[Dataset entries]
□ □ □ □

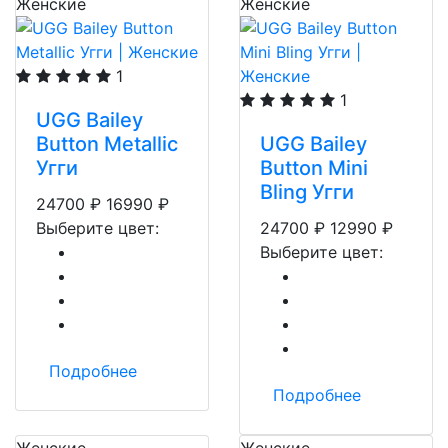
Женские
Женские
1
1
UGG Bailey
Button Metallic
UGG Bailey
Угги
Button Mini
Bling Угги
24700
₽
16990
₽
Выберите цвет:
24700
₽
12990
₽
Выберите цвет:
Подробнее
Подробнее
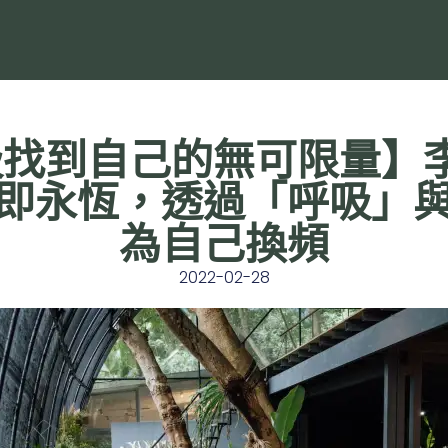
找到自己的無可限量】
即永恆，透過「呼吸」
為自己換頻
2022-02-28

□ □ □ □

Exercise prompt ->
The answer is a faithful copy of the records above, with the pictures removed.

Written answer ->
Женские
Женские
1
1
UGG Bailey
Button Metallic
UGG Bailey
Угги
Button Mini
Bling Угги
24700
₽
16990
₽
Выберите цвет:
24700
₽
12990
₽
Выберите цвет:
Подробнее
Подробнее
找到自己的無可限量】
即永恆，透過「呼吸」
為自己換頻
2022-02-28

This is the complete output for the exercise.